The task:
Give again, unaltered, the lines of the listing below that run from the line having "Black Lash Growth Eyeliner kann beides. Als" through the line having "provisional de los".

Input data:
*** Block opens ***
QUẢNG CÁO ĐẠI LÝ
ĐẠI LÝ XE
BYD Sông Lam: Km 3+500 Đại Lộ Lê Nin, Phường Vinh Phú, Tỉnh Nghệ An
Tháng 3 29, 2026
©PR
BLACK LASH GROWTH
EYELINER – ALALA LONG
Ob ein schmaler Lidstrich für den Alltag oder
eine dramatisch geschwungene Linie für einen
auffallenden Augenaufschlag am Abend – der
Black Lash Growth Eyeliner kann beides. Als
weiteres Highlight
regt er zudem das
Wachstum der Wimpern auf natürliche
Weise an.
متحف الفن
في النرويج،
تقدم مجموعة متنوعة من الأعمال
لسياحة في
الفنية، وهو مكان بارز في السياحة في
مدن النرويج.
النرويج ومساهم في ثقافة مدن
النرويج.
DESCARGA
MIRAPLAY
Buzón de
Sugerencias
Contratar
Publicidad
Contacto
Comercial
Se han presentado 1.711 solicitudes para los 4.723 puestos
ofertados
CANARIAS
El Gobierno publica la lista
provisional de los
*** Block closes ***
*** Block opens ***
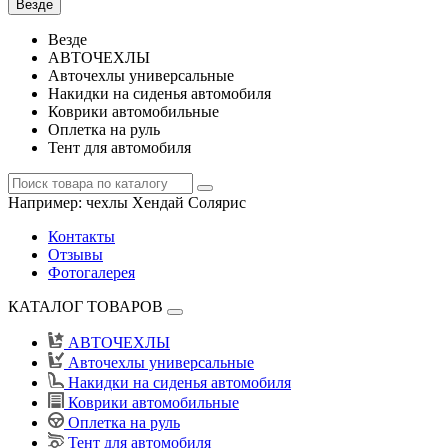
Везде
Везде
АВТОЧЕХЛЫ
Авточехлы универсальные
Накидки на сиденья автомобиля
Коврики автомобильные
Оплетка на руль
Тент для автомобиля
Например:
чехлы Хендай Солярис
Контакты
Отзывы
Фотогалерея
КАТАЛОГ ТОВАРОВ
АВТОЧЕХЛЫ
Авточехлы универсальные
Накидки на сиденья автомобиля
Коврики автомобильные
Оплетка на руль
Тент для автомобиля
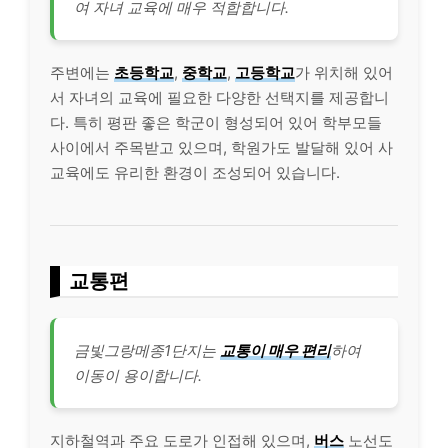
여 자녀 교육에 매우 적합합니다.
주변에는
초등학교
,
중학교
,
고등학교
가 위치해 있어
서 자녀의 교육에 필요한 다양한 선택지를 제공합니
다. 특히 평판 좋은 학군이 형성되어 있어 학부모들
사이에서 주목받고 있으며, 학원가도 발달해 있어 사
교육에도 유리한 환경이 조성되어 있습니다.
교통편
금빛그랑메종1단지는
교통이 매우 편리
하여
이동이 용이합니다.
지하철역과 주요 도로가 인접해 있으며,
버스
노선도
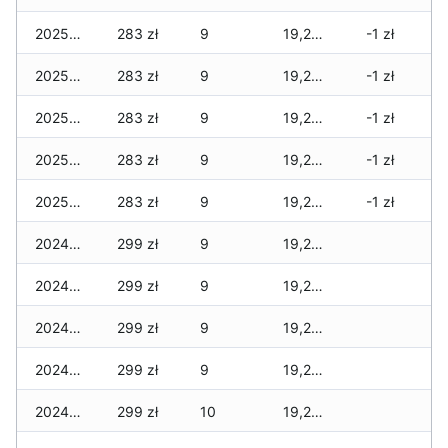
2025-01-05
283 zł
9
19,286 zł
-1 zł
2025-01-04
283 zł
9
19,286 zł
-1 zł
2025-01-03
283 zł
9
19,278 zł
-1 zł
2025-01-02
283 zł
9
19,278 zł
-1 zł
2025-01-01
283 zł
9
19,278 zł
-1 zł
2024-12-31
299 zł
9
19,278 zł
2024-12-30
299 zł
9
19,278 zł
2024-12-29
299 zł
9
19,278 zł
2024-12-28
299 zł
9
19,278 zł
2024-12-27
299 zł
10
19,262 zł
*** Block closes ***
Output for this exercise:
Black Lash Growth Eyeliner kann beides. Als
weiteres Highlight
regt er zudem das
Wachstum der Wimpern auf natürliche
Weise an.
متحف الفن
في النرويج،
تقدم مجموعة متنوعة من الأعمال
لسياحة في
الفنية، وهو مكان بارز في السياحة في
مدن النرويج.
النرويج ومساهم في ثقافة مدن
النرويج.
DESCARGA
MIRAPLAY
Buzón de
Sugerencias
Contratar
Publicidad
Contacto
Comercial
Se han presentado 1.711 solicitudes para los 4.723 puestos
ofertados
CANARIAS
El Gobierno publica la lista
provisional de los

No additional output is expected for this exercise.